“That’s Leopardi again, Lucia; you promised me not to read Leopardi again.”
“I will not read him again. But listen; we are blind, miserable beings, destined to pain and death. Do you see beautiful Naples, smiling, voluptuous, nestling between her fruitful hills and her divine sea, in the magic of her radiant colouring? Do you really love Naples?”
“Yes, for I was born there,” said the other in a low voice.
“I hate her, with her odour of flowers, of humanity, of sparkling wines; her starred and seductive nights. I hate her; for she is the embodiment of sin and sorrow. There, where the tall lightning conductors shoot into the air, is the aristocratic quarter; the home of corruption and sorrow. Here below us, where the houses are closer together and look darker, are the people’s dwellings; but here, too, are corruption and sorrow. She is a sinner, like the city of Sodom, like the city of Gomorrah; she is a sinful woman, like the Magdalen. But she writhes in her sin, she inundates her bed with her tears, she weeps in the fatal night of Gethsemane. Oh! triumphant city, accursed and agonising!”

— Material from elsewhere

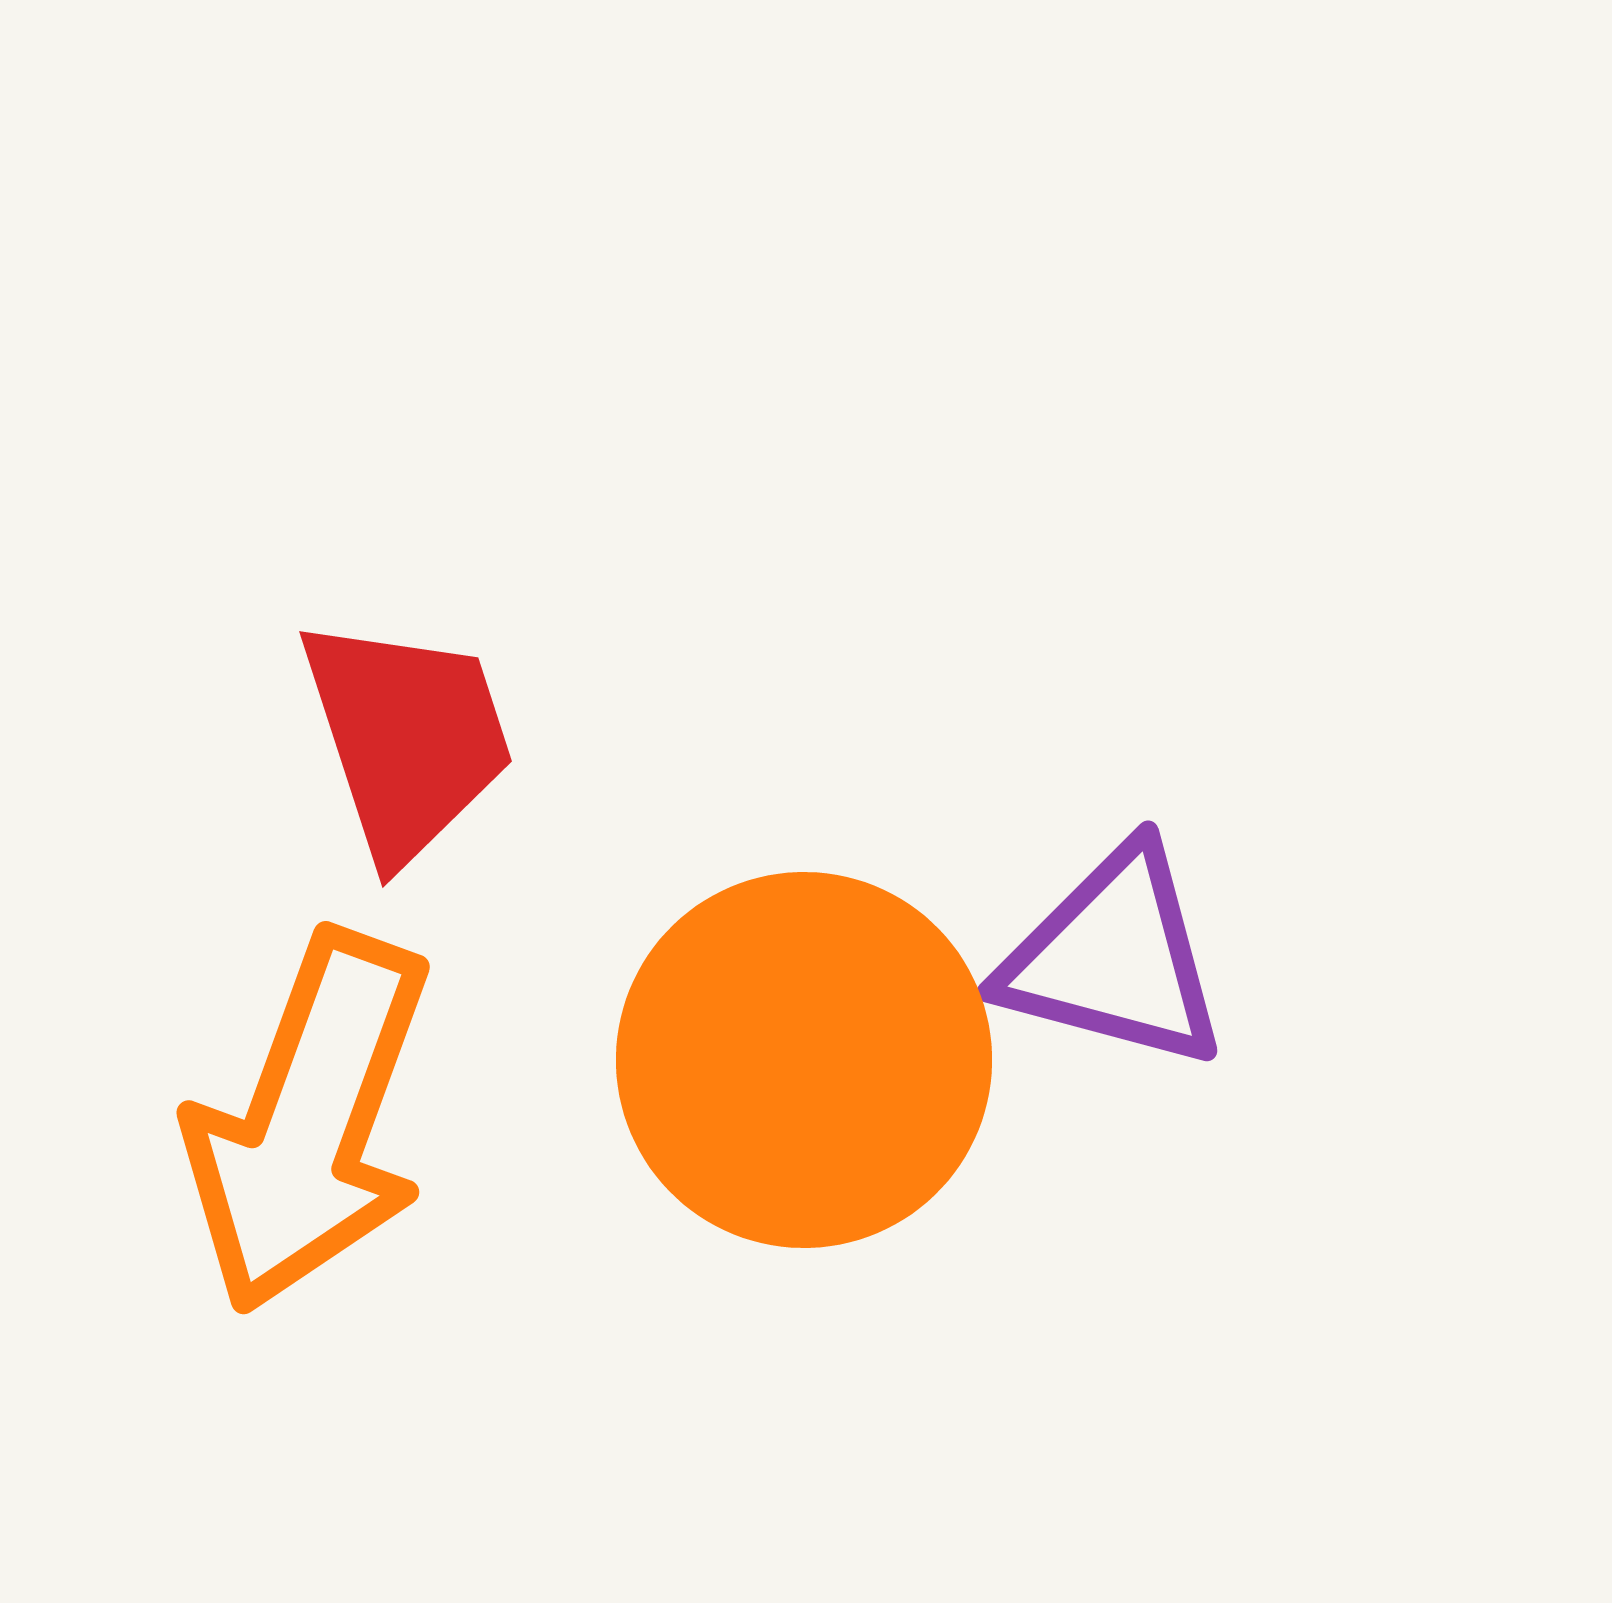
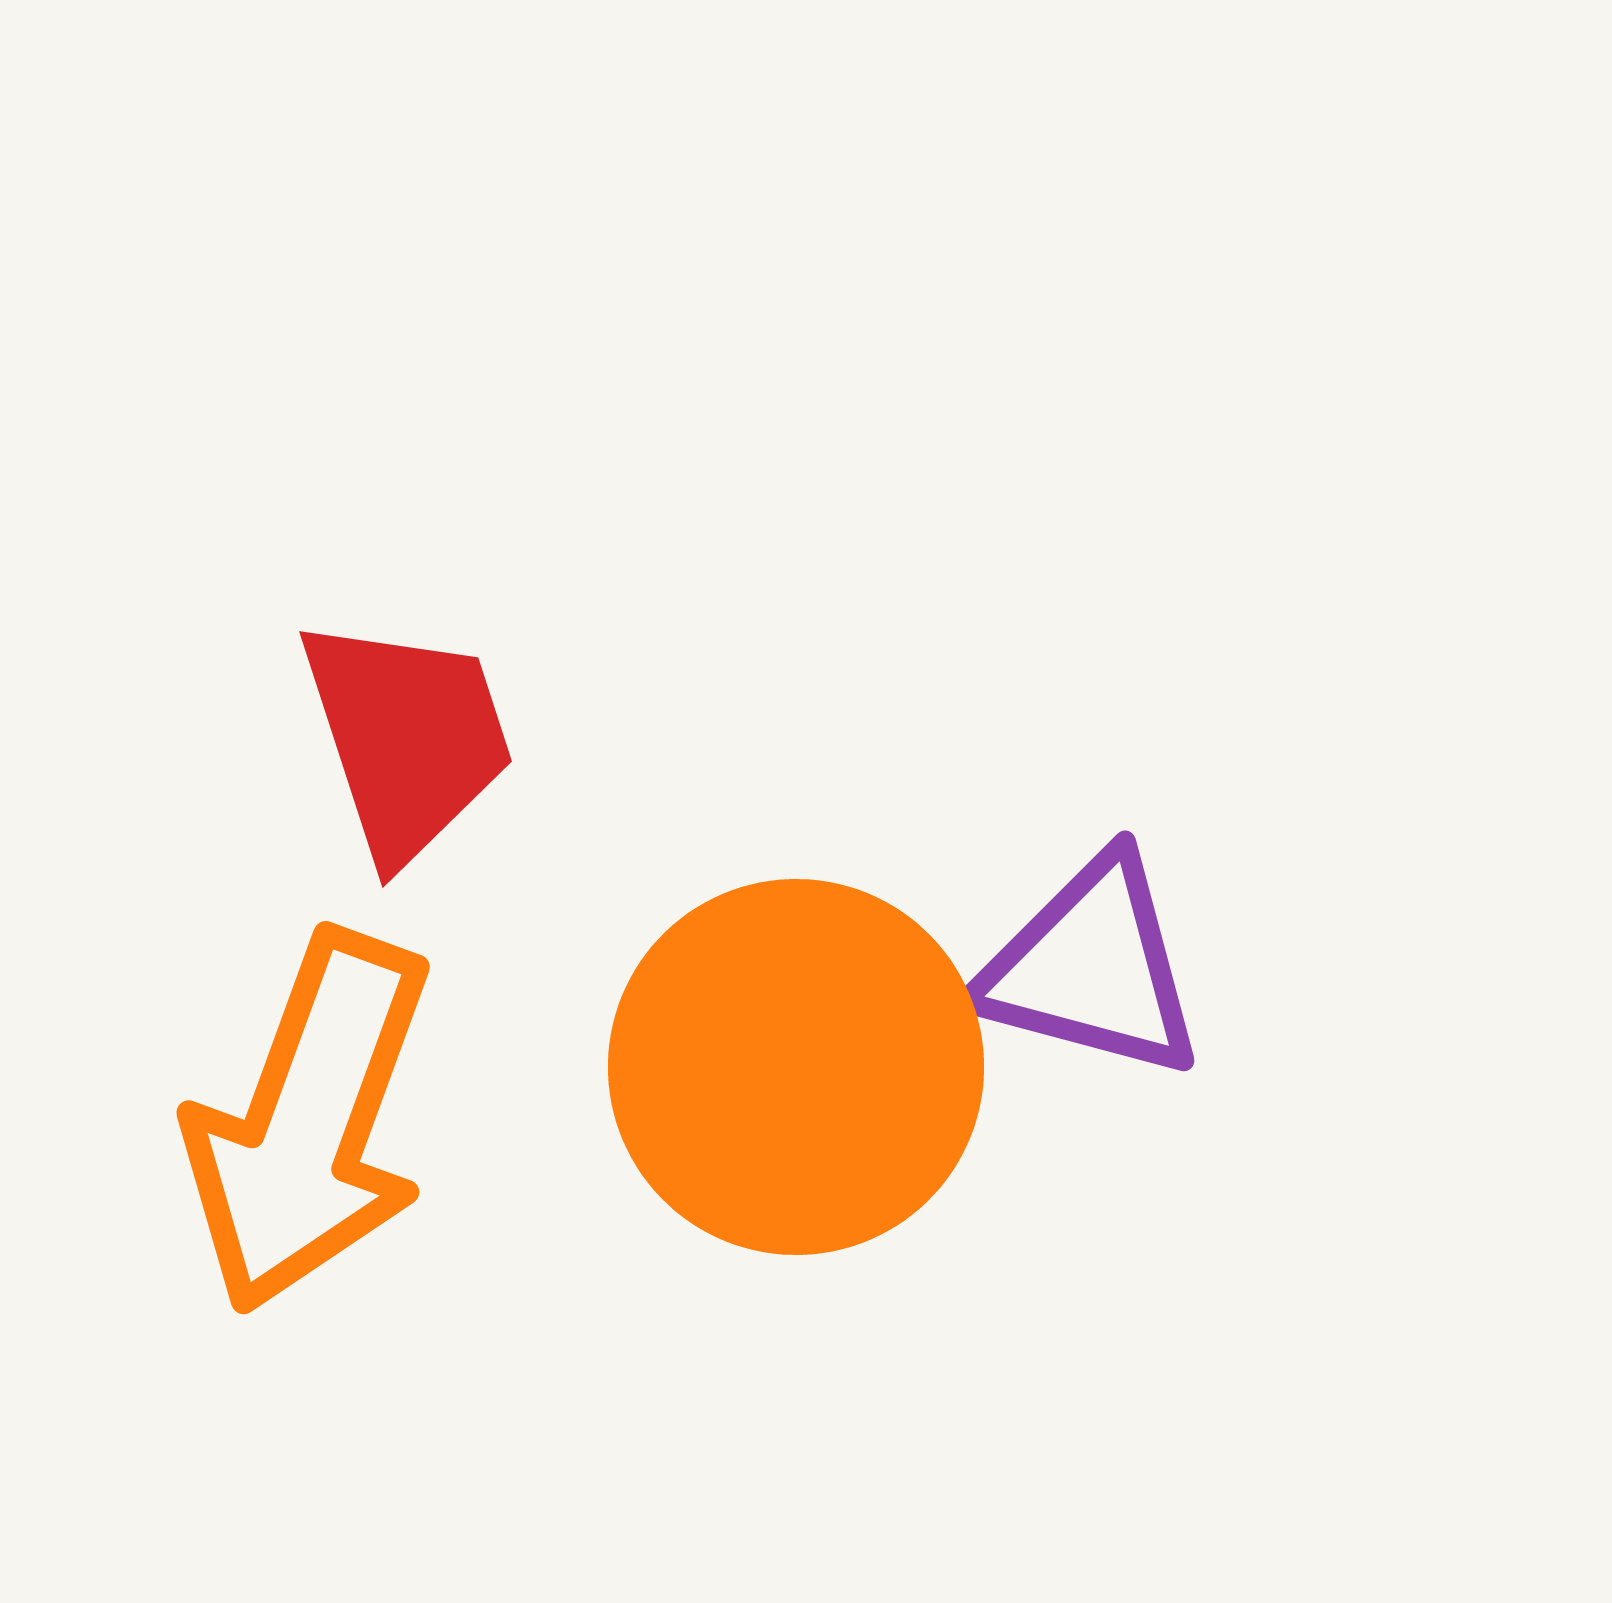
purple triangle: moved 23 px left, 10 px down
orange circle: moved 8 px left, 7 px down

Her gesture cut the air like an anathema; but immediately her excitement calmed down, and the flush died out of her cheeks.
“It is bad for you to stand here, Lucia; shall we walk?”
“No, let me speak; I think too much, and thought ploughs too deep a furrow, when I cannot put it into words. Have I saddened you, Caterina?”
“A little; I fear for your health.”
“I beg your pardon. I ought not to talk to you of these things. You don’t like to hear them.”
“I assure you....”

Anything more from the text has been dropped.